### AIM OF THE TASK
Present the data once more in exactly its original form.

(Source records)
•••••

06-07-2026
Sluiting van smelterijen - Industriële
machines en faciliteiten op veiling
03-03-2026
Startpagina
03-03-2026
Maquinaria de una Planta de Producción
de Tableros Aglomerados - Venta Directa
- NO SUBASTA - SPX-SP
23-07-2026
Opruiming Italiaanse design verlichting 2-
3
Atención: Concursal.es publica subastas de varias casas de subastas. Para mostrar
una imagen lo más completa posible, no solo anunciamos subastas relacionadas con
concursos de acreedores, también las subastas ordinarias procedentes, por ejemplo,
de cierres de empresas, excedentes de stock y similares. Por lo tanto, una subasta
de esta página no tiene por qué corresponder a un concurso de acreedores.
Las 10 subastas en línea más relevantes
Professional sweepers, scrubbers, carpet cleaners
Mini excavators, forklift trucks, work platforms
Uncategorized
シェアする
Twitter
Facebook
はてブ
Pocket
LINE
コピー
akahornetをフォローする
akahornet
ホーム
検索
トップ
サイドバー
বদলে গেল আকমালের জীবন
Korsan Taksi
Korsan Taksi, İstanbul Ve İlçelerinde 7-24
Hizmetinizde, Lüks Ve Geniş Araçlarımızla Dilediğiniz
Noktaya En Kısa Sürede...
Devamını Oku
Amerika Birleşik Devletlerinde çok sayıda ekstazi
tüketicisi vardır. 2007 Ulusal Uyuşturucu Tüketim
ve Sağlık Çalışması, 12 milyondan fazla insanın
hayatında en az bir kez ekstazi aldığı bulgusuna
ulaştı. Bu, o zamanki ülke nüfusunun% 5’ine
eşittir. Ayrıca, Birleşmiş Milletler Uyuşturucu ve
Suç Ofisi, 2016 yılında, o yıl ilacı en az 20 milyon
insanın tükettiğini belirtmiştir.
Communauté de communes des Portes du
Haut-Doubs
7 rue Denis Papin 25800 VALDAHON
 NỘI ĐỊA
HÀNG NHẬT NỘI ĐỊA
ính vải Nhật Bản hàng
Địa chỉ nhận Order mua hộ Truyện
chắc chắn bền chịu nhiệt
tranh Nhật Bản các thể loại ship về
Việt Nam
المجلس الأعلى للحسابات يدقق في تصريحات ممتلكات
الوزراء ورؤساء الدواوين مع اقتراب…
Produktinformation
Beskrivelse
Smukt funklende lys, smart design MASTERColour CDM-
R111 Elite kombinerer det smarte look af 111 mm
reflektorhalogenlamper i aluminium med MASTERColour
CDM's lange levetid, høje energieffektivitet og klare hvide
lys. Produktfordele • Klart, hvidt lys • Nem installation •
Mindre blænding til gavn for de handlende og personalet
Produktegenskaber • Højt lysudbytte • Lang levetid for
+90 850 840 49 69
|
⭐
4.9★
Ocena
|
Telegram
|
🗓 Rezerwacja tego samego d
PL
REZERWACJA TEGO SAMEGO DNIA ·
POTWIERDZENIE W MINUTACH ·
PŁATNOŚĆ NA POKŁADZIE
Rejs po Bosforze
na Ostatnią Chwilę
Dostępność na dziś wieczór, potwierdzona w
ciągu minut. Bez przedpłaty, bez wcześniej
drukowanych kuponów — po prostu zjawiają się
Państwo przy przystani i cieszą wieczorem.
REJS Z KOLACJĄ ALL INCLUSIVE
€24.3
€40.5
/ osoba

•••••

### WORKED SOLUTION
06-07-2026
Sluiting van smelterijen - Industriële
machines en faciliteiten op veiling
03-03-2026
Startpagina
03-03-2026
Maquinaria de una Planta de Producción
de Tableros Aglomerados - Venta Directa
- NO SUBASTA - SPX-SP
23-07-2026
Opruiming Italiaanse design verlichting 2-
3
Atención: Concursal.es publica subastas de varias casas de subastas. Para mostrar
una imagen lo más completa posible, no solo anunciamos subastas relacionadas con
concursos de acreedores, también las subastas ordinarias procedentes, por ejemplo,
de cierres de empresas, excedentes de stock y similares. Por lo tanto, una subasta
de esta página no tiene por qué corresponder a un concurso de acreedores.
Las 10 subastas en línea más relevantes
Professional sweepers, scrubbers, carpet cleaners
Mini excavators, forklift trucks, work platforms
Uncategorized
シェアする
Twitter
Facebook
はてブ
Pocket
LINE
コピー
akahornetをフォローする
akahornet
ホーム
検索
トップ
サイドバー
বদলে গেল আকমালের জীবন
Korsan Taksi
Korsan Taksi, İstanbul Ve İlçelerinde 7-24
Hizmetinizde, Lüks Ve Geniş Araçlarımızla Dilediğiniz
Noktaya En Kısa Sürede...
Devamını Oku
Amerika Birleşik Devletlerinde çok sayıda ekstazi
tüketicisi vardır. 2007 Ulusal Uyuşturucu Tüketim
ve Sağlık Çalışması, 12 milyondan fazla insanın
hayatında en az bir kez ekstazi aldığı bulgusuna
ulaştı. Bu, o zamanki ülke nüfusunun% 5’ine
eşittir. Ayrıca, Birleşmiş Milletler Uyuşturucu ve
Suç Ofisi, 2016 yılında, o yıl ilacı en az 20 milyon
insanın tükettiğini belirtmiştir.
Communauté de communes des Portes du
Haut-Doubs
7 rue Denis Papin 25800 VALDAHON
 NỘI ĐỊA
HÀNG NHẬT NỘI ĐỊA
ính vải Nhật Bản hàng
Địa chỉ nhận Order mua hộ Truyện
chắc chắn bền chịu nhiệt
tranh Nhật Bản các thể loại ship về
Việt Nam
المجلس الأعلى للحسابات يدقق في تصريحات ممتلكات
الوزراء ورؤساء الدواوين مع اقتراب…
Produktinformation
Beskrivelse
Smukt funklende lys, smart design MASTERColour CDM-
R111 Elite kombinerer det smarte look af 111 mm
reflektorhalogenlamper i aluminium med MASTERColour
CDM's lange levetid, høje energieffektivitet og klare hvide
lys. Produktfordele • Klart, hvidt lys • Nem installation •
Mindre blænding til gavn for de handlende og personalet
Produktegenskaber • Højt lysudbytte • Lang levetid for
+90 850 840 49 69
|
⭐
4.9★
Ocena
|
Telegram
|
🗓 Rezerwacja tego samego d
PL
REZERWACJA TEGO SAMEGO DNIA ·
POTWIERDZENIE W MINUTACH ·
PŁATNOŚĆ NA POKŁADZIE
Rejs po Bosforze
na Ostatnią Chwilę
Dostępność na dziś wieczór, potwierdzona w
ciągu minut. Bez przedpłaty, bez wcześniej
drukowanych kuponów — po prostu zjawiają się
Państwo przy przystani i cieszą wieczorem.
REJS Z KOLACJĄ ALL INCLUSIVE
€24.3
€40.5
/ osoba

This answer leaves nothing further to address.